» Developer guides / Hyperparameter Tuning / Tailor the search space

Tailor the search space

Authors: Luca Invernizzi, James Long, Francois Chollet, Tom O'Malley, Haifeng Jin
Date created: 2019/05/31
Last modified: 2021/10/27
Description: Tune a subset of the hyperparameters without changing the hypermodel.

View in Colab GitHub source

In this guide, we will show how to tailor the search space without changing the HyperModel code directly. For example, you can only tune some of the hyperparameters and keep the rest fixed, or you can override the compile arguments, like optimizer, loss, and metrics.


The default value of a hyperparameter

Before we tailor the search space, it is important to know that every hyperparameter has a default value. This default value is used as the hyperparameter value when not tuning it during our tailoring the search space.

Whenever you register a hyperparameter, you can use the default argument to specify a default value:

hp.Int("units", min_value=32, max_value=128, step=32, default=64)

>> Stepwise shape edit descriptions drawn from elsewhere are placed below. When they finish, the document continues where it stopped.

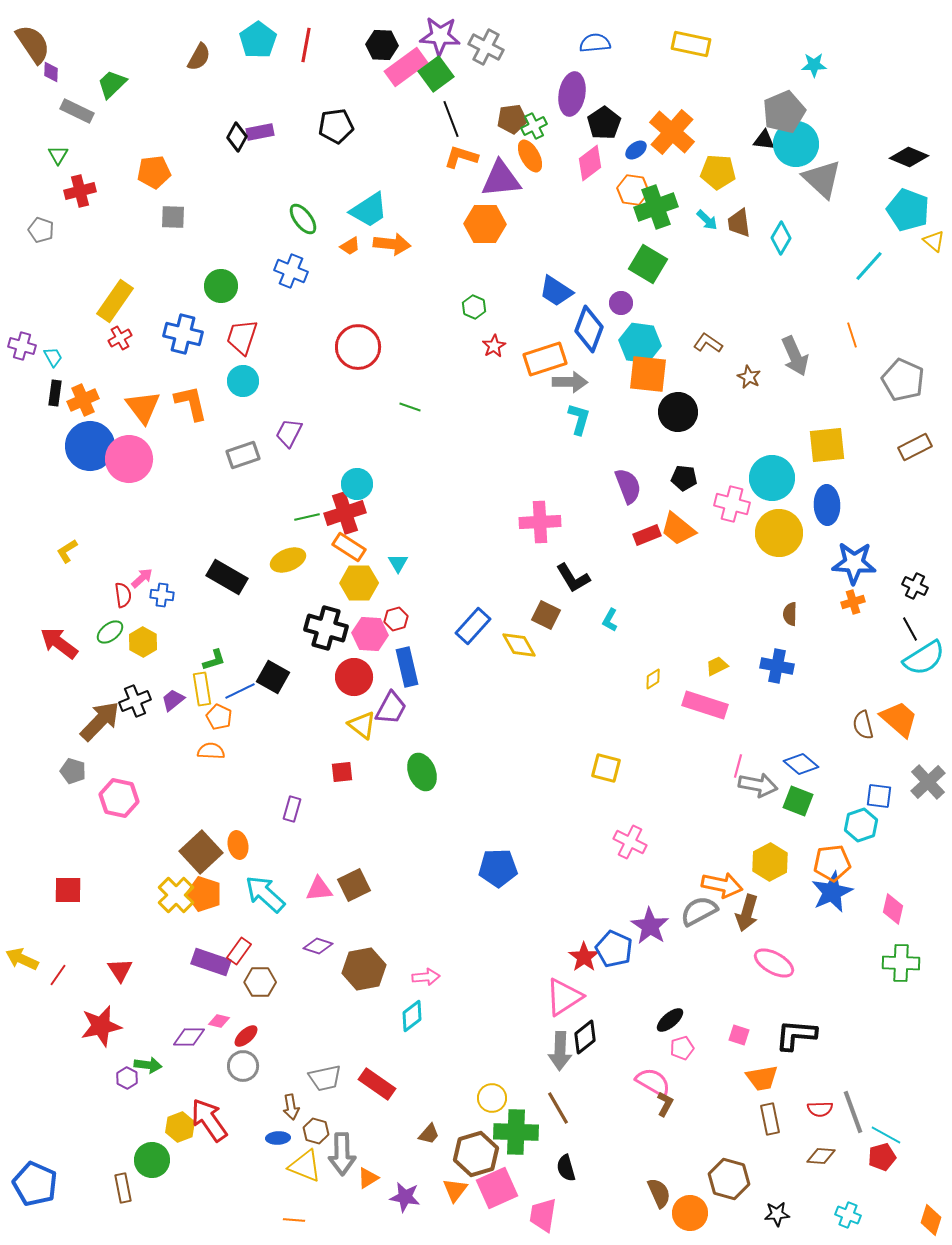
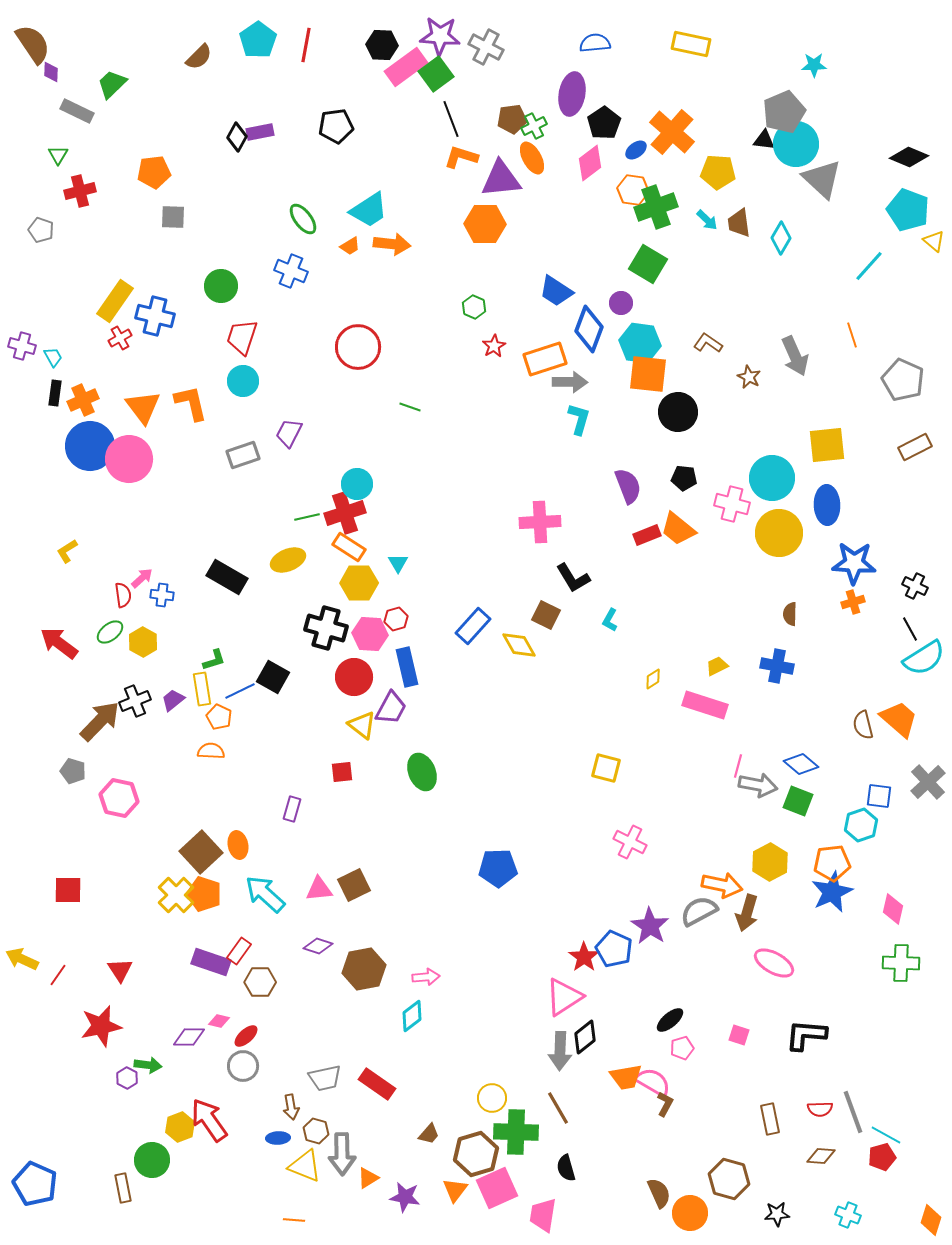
brown semicircle at (199, 57): rotated 16 degrees clockwise
orange ellipse at (530, 156): moved 2 px right, 2 px down
blue cross at (183, 334): moved 28 px left, 18 px up
black L-shape at (796, 1035): moved 10 px right
orange trapezoid at (762, 1078): moved 136 px left, 1 px up
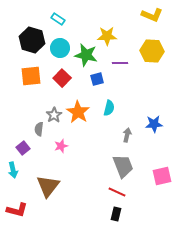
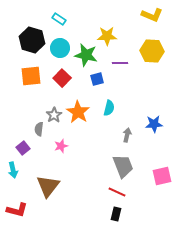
cyan rectangle: moved 1 px right
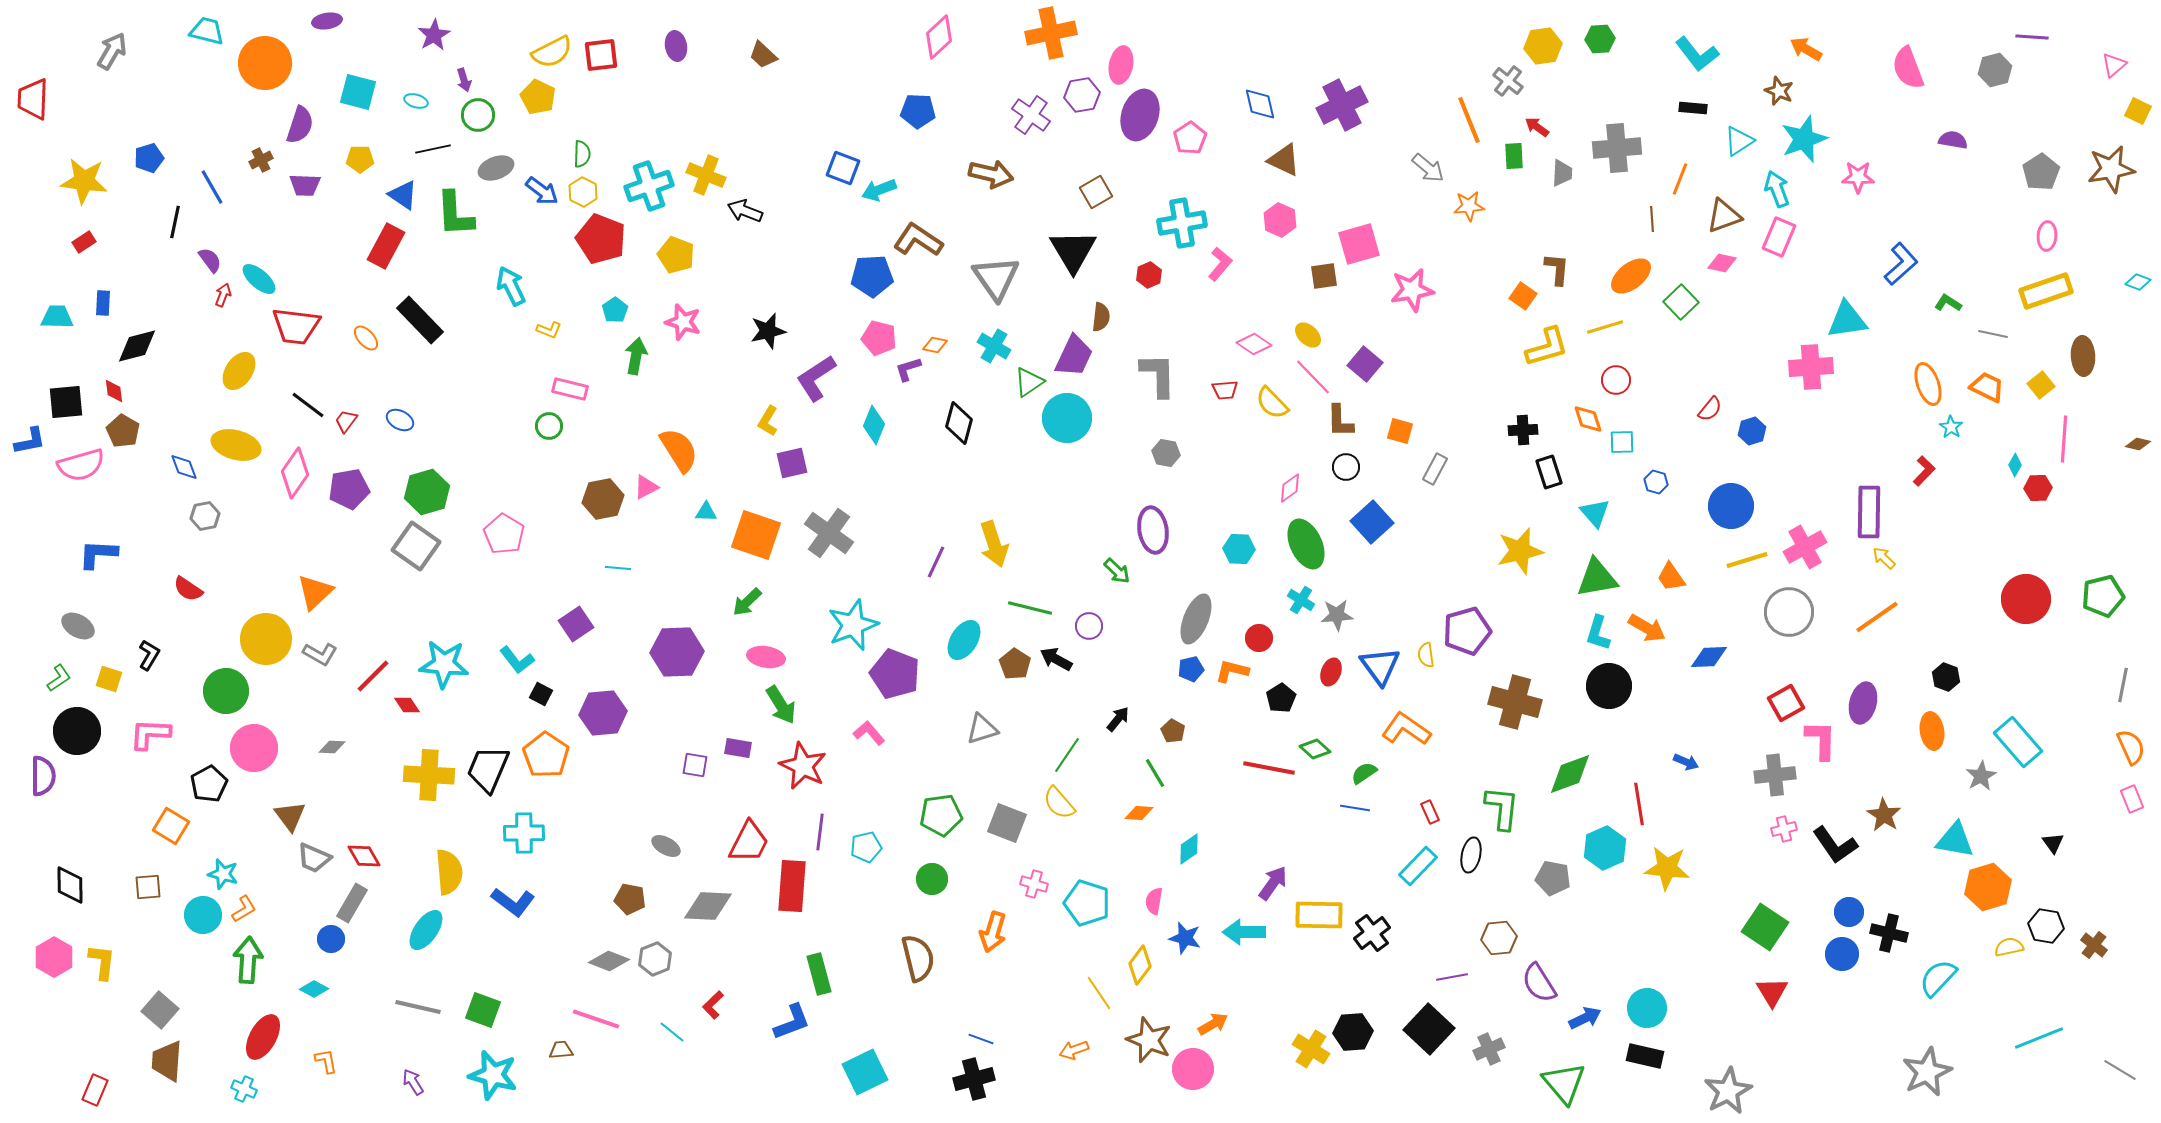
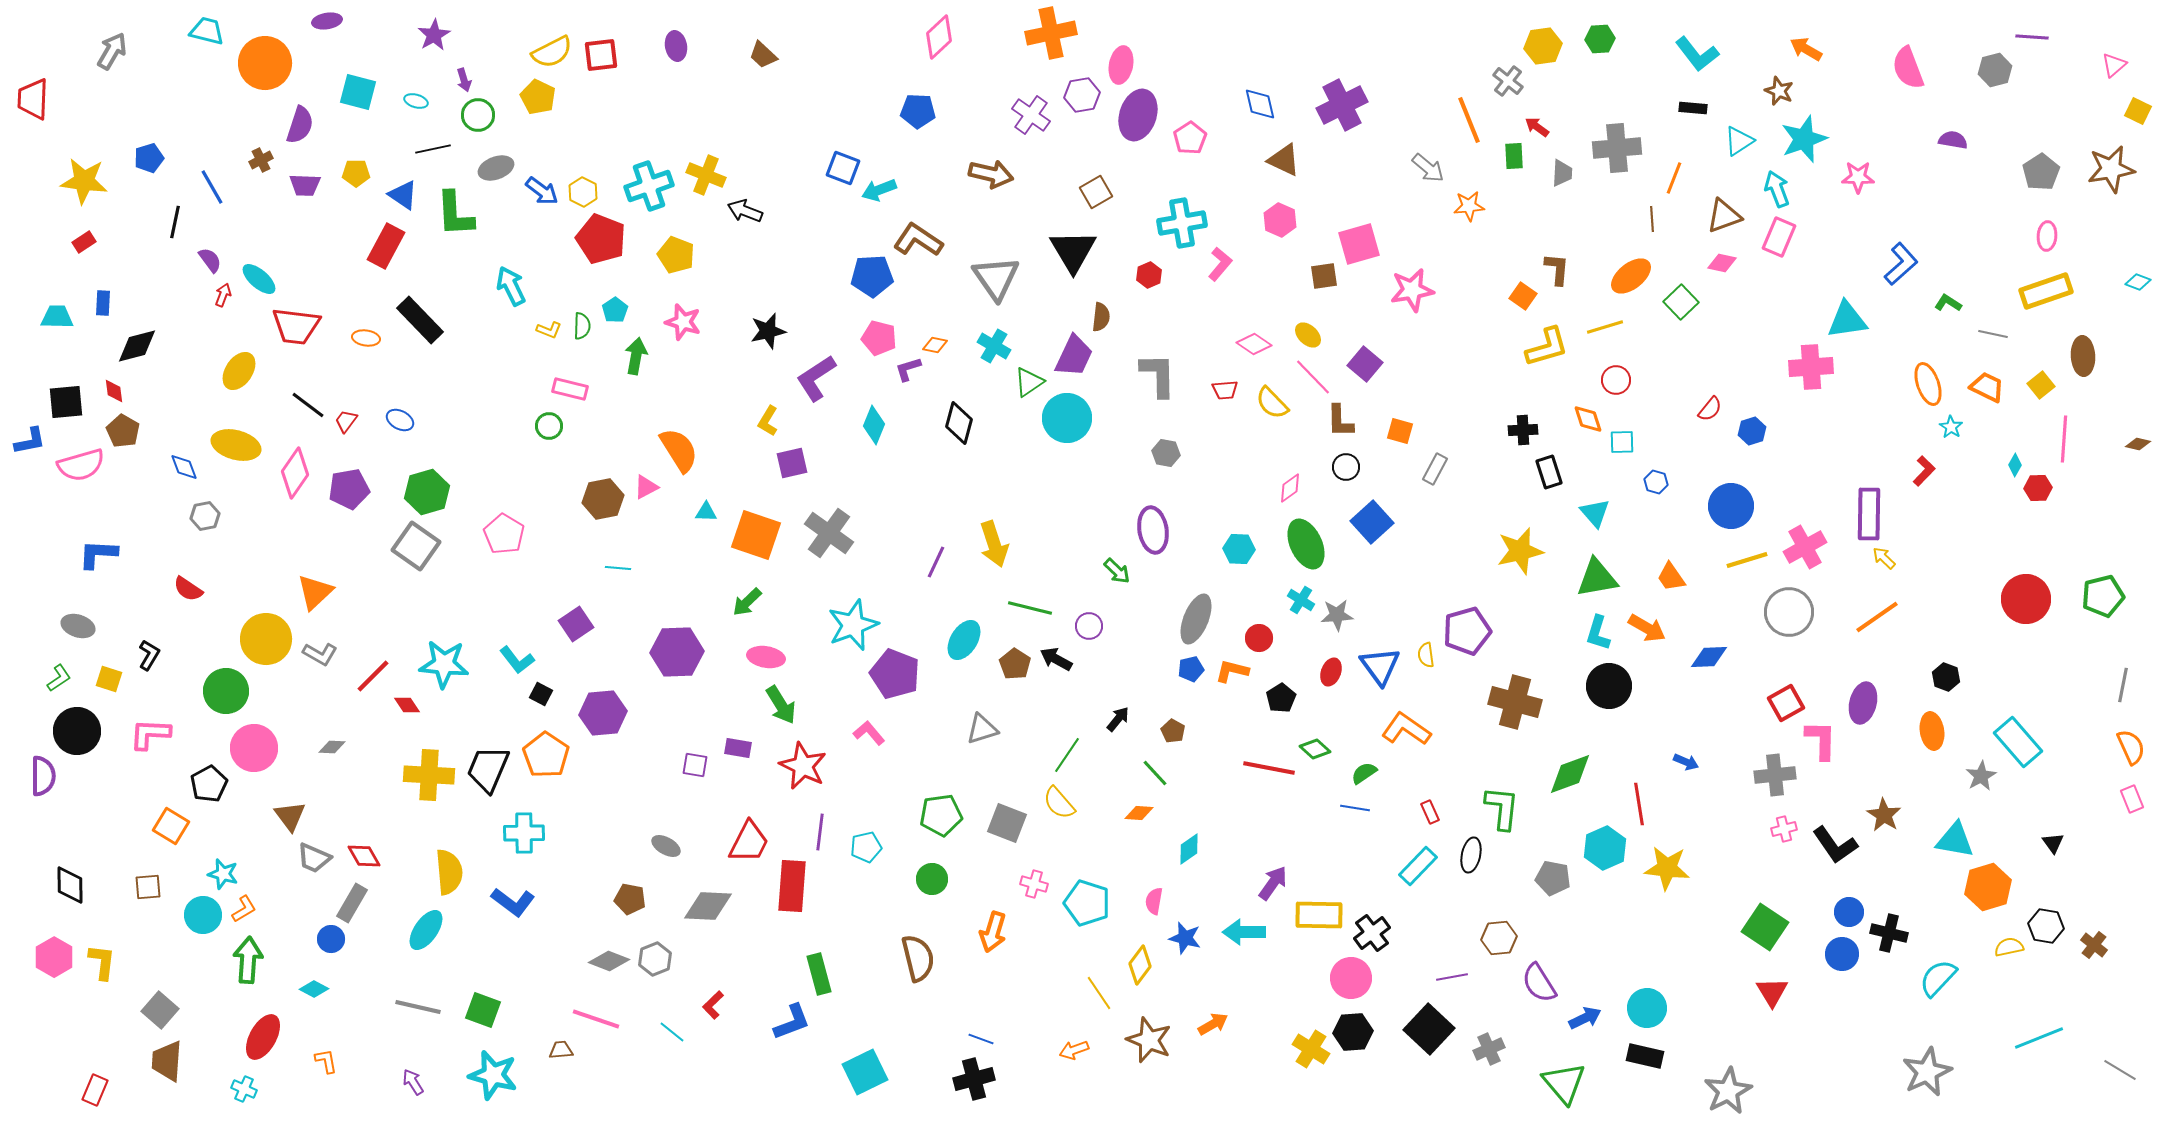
purple ellipse at (1140, 115): moved 2 px left
green semicircle at (582, 154): moved 172 px down
yellow pentagon at (360, 159): moved 4 px left, 14 px down
orange line at (1680, 179): moved 6 px left, 1 px up
orange ellipse at (366, 338): rotated 40 degrees counterclockwise
purple rectangle at (1869, 512): moved 2 px down
gray ellipse at (78, 626): rotated 12 degrees counterclockwise
green line at (1155, 773): rotated 12 degrees counterclockwise
pink circle at (1193, 1069): moved 158 px right, 91 px up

If you don't, hyperparameters always have a default default (for Int, it is equal to min_value).

In the following model-building function, we specified the default value for the units hyperparameter as 64.

from tensorflow import keras
from tensorflow.keras import layers
import keras_tuner as kt
import numpy as np


def build_model(hp):
    model = keras.Sequential()
    model.add(layers.Flatten())
    model.add(
        layers.Dense(
            units=hp.Int("units", min_value=32, max_value=128, step=32, default=64)
        )
    )
    if hp.Boolean("dropout"):
        model.add(layers.Dropout(rate=0.25))
    model.add
    model.compile(
        optimizer=keras.optimizers.Adam(
            learning_rate=hp.Choice("learning_rate", values=[1e-2, 1e-3, 1e-4])
        ),
        loss="sparse_categorical_crossentropy",
        metrics=["accuracy"],
    )
    return model
2021-11-05 20:32:48.167811: W tensorflow/stream_executor/platform/default/dso_loader.cc:64] Could not load dynamic library 'libcudart.so.11.0'; dlerror: libcudart.so.11.0: cannot open shared object file: No such file or directory
2021-11-05 20:32:48.167859: I tensorflow/stream_executor/cuda/cudart_stub.cc:29] Ignore above cudart dlerror if you do not have a GPU set up on your machine.

We will reuse this search space in the rest of the tutorial by overriding the hyperparameters without defining a new search space.


Search a few and fix the rest

If you have an existing hypermodel, and you want to search over only a few hyperparameters, and keep the rest fixed, you don't have to change the code in the model-building function or the HyperModel. You can pass a HyperParameters to the hyperparameters argument to the tuner constructor with all the hyperparameters you want to tune. Specify tune_new_entries=False to prevent it from tuning other hyperparameters, the default value of which would be used.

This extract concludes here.